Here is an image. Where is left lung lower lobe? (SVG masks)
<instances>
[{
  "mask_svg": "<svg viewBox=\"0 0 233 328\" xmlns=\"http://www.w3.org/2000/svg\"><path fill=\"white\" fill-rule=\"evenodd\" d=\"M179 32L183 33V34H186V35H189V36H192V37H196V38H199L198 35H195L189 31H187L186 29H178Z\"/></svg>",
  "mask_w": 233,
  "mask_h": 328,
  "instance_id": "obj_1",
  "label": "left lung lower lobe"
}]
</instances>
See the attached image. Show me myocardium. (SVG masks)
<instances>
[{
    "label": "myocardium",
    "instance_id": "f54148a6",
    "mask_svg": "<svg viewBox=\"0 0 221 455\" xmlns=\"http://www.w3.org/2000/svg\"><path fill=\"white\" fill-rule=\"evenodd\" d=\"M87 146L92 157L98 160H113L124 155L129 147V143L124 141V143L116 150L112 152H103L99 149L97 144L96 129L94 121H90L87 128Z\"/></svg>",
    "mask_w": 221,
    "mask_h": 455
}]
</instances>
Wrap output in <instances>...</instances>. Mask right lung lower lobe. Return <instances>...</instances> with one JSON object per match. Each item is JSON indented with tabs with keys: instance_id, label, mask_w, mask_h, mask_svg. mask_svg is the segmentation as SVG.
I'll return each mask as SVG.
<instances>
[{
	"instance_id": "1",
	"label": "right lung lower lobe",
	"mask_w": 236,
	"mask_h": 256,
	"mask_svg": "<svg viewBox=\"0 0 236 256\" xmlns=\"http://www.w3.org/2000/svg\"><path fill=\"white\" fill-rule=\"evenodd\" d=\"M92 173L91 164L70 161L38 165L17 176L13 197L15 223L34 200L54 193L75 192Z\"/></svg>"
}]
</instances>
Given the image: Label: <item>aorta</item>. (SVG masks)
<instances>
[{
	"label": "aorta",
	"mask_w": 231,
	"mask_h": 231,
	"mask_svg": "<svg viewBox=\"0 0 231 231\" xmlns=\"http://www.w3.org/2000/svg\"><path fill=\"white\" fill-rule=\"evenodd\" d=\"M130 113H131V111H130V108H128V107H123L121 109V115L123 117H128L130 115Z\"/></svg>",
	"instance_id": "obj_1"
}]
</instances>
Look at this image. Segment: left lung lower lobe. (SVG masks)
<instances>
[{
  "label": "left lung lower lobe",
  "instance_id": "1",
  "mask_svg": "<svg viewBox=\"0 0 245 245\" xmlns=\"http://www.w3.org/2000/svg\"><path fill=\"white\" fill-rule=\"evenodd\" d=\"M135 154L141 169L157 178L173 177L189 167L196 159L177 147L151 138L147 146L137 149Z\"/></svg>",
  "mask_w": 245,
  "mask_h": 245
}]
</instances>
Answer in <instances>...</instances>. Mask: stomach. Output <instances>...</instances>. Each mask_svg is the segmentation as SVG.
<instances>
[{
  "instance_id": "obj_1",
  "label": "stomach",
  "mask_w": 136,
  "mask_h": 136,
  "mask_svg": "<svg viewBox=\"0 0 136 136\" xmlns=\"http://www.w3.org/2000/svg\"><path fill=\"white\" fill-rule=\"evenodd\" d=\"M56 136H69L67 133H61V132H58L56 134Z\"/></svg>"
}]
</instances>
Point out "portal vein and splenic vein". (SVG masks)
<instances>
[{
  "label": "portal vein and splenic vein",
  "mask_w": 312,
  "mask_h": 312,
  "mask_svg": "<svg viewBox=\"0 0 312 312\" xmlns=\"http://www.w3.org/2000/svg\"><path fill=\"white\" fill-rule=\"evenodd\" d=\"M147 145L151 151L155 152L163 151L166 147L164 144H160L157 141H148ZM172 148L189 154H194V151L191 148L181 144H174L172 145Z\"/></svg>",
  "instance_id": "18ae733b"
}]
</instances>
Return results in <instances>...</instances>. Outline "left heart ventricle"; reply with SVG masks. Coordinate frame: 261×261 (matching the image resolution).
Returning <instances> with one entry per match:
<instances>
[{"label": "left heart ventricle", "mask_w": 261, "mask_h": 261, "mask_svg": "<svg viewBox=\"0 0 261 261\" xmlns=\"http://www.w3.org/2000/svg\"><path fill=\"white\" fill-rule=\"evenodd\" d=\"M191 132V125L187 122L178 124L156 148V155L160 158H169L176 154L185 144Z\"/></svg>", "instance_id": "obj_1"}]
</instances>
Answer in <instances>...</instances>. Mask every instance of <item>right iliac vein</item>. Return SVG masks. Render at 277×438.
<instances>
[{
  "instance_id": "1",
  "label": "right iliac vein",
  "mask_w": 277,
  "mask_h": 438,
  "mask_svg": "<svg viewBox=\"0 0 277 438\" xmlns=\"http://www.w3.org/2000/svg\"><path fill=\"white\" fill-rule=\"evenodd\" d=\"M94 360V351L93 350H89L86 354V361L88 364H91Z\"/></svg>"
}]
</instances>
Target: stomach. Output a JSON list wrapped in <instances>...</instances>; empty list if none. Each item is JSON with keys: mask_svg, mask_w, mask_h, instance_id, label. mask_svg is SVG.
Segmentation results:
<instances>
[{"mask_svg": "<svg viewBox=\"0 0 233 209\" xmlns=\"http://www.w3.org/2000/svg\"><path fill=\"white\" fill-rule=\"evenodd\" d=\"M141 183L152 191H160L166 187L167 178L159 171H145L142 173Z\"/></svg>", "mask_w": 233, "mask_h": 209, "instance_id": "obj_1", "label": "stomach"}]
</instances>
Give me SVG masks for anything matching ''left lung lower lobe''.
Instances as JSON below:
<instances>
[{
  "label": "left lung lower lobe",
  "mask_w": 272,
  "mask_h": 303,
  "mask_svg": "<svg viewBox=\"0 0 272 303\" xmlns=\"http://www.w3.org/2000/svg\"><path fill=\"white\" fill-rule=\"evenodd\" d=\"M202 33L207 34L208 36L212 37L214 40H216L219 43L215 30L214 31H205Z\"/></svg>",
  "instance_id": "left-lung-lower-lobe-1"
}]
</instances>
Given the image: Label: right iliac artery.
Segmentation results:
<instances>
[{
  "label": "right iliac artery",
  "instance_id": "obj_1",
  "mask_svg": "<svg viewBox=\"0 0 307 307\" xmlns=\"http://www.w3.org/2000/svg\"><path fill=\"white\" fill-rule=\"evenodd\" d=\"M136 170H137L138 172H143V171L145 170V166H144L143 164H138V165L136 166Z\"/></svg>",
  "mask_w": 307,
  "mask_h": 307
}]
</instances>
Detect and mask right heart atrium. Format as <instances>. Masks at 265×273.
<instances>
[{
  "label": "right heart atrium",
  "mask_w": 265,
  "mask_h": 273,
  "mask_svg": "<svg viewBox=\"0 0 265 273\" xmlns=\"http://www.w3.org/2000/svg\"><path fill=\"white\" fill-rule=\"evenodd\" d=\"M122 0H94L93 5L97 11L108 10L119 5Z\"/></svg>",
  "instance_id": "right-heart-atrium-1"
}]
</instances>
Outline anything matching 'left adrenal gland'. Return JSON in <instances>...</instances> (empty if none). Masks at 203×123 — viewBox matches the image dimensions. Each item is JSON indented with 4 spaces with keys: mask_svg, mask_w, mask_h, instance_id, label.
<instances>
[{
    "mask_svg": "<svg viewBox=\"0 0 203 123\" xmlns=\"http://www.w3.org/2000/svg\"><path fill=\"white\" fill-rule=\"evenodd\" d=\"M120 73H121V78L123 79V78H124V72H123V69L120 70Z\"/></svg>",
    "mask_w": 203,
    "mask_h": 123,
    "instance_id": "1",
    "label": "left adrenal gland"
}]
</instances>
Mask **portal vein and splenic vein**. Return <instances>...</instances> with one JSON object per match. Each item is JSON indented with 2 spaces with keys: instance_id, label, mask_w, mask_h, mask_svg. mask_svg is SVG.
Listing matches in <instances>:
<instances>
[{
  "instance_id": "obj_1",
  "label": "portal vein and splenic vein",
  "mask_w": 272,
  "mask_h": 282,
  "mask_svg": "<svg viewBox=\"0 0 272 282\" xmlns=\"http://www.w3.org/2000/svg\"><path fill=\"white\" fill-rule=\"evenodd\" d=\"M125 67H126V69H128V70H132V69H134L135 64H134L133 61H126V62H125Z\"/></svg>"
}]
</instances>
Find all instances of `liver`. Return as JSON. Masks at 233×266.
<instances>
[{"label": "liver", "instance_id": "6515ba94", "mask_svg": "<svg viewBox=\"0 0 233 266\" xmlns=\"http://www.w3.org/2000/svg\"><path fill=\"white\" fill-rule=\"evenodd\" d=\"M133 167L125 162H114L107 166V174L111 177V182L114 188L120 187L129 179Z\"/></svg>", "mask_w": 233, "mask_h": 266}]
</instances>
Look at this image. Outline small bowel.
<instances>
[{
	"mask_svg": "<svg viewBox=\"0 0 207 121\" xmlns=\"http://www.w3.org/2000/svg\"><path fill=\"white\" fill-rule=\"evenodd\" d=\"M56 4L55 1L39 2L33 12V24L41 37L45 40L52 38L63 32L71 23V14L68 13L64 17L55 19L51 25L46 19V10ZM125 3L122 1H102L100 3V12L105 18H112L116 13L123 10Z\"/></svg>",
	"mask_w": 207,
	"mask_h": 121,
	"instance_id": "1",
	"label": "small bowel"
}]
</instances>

-=-=-=-=-

→ TASK INSTRUCTIONS
The answer is a portion of the data. Write out exactly the line with "Mask **portal vein" and all lines after it.

→ RESPONSE TO THIS TASK
Mask **portal vein and splenic vein**. Return <instances>...</instances> with one JSON object per match. Each item is JSON indented with 2 spaces with keys: instance_id, label, mask_w, mask_h, mask_svg. mask_svg is SVG.
Listing matches in <instances>:
<instances>
[{
  "instance_id": "obj_1",
  "label": "portal vein and splenic vein",
  "mask_w": 272,
  "mask_h": 282,
  "mask_svg": "<svg viewBox=\"0 0 272 282\" xmlns=\"http://www.w3.org/2000/svg\"><path fill=\"white\" fill-rule=\"evenodd\" d=\"M125 67H126V69H128V70H132V69H134L135 64H134L133 61H126V62H125Z\"/></svg>"
}]
</instances>
Find all instances of `liver`. Return as JSON. Masks at 233×266.
<instances>
[{"label": "liver", "instance_id": "6515ba94", "mask_svg": "<svg viewBox=\"0 0 233 266\" xmlns=\"http://www.w3.org/2000/svg\"><path fill=\"white\" fill-rule=\"evenodd\" d=\"M133 167L125 162H114L107 166V174L111 177V182L114 188L120 187L129 179Z\"/></svg>", "mask_w": 233, "mask_h": 266}]
</instances>
Look at this image. Outline small bowel.
<instances>
[{
	"mask_svg": "<svg viewBox=\"0 0 207 121\" xmlns=\"http://www.w3.org/2000/svg\"><path fill=\"white\" fill-rule=\"evenodd\" d=\"M56 4L55 1L39 2L33 12V24L41 37L45 40L52 38L63 32L71 23V14L68 13L64 17L55 19L51 25L46 19V10ZM125 3L122 1H102L100 3V12L105 18H112L116 13L123 10Z\"/></svg>",
	"mask_w": 207,
	"mask_h": 121,
	"instance_id": "1",
	"label": "small bowel"
}]
</instances>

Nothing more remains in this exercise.